James Abate, manager of GAM American Star, believes the rally in the US hotel and leisure sector has...
James Abate, manager of GAM American Star, believes the rally in the US hotel and leisure sector has ground to a halt and short-term opportunities appear limited.
Company share prices in the sector bombed immediately after the 11 September attacks, with many people fearing a strong recession. However, US consumer confidence in the economy and in their ability to travel safely recovered swiftly afterwards as there were no further attacks on the US, says Abate.
'Many of these stocks are significantly off their lows,' he adds. 'One of the things that drove sentiment towards the sector and caused us to look favourably at it during that period was that we thought we would see a continued decline in oil prices and that this would be a strong positive for the travel and leisure market.'
In fact, the opposite has happened, with the Middle East crisis and Iraq's decision to stop pumping oil for a month, oil prices have been pushed up significantly, he says.
Airlines in particular have been badly affected and, despite having cut back on capacity recently, are finding times tough, with ticket prices beginning to rise again as airlines struggle to maintain profitability.

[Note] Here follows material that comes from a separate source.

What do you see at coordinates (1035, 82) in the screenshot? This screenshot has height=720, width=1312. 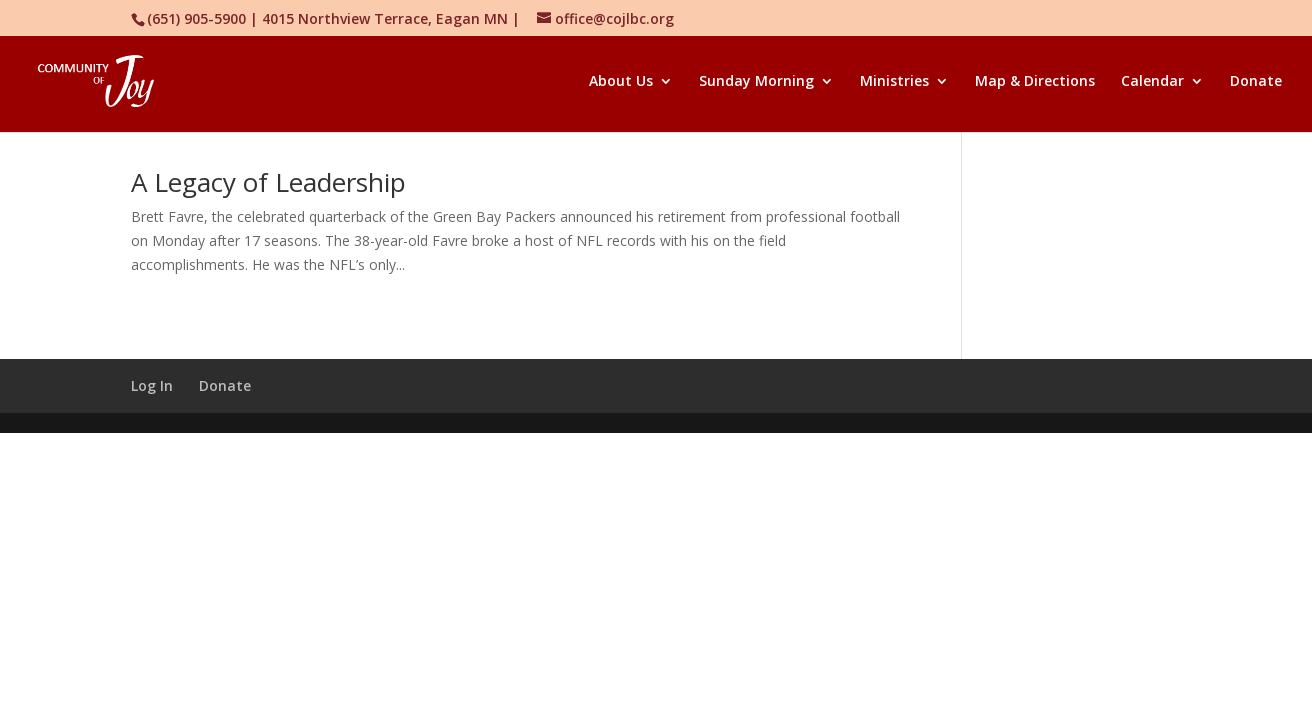 I see `Map & Directions` at bounding box center [1035, 82].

Abate says: 'Hotels and the tourist industry are also suffering because of the high oil price. People are finding that their gasoline is a lot more expensive than it used to be and are becoming increasingly reluctant to drive long distances to go on vacation. The high oil prices have also come at a time when unemployment has risen. The average person on the street is not feeling confident right now and is watching the cents.'
Looking forward, in the immediate future, Abate cannot see anything that would lead to a radical improvement in fundamentals for the sector. Ultimately, people are travelling less, which means lower demand for hotels and high end leisure facilities.
Schroder Investment Management US equity fund manager, Philip Chappell, says the company added to its holdings in SouthWest Airlines and Carnival Cruises when they bottomed after 11 September and has been gradually trimming positions in recent weeks.
He is also looking carefully at the major hotel companies as he believes a round of consolidation may not be far off.
One obvious move, he says, would be for Hilton UK and Hilton US to create a global brand again. A natural step for British company Six Continents (formerly Bass) would be to acquire a US hotel operator, with Starwood appearing to be a good fit. At the moment, Schroders, despite being relatively positive on hotels and leisure, is slightly underweight the sector, reflecting its desire to see whether the fundamentals for continued growth are in place before it makes any significant moves in the market.
Chappell says: 'The deciding factor in all of this is the mood of the consumer. All the signs point to demand being pretty steady at them moment. Real incomes are strong, unemployment isn't getting any worse and affordability is high as inflation is low. The trouble is all this could change very quickly, particularly if fuel prices continue to rise.'
Many stocks are off their lows.
Unemployment appears to have stabilised.
Consolidation in hotels a possibility.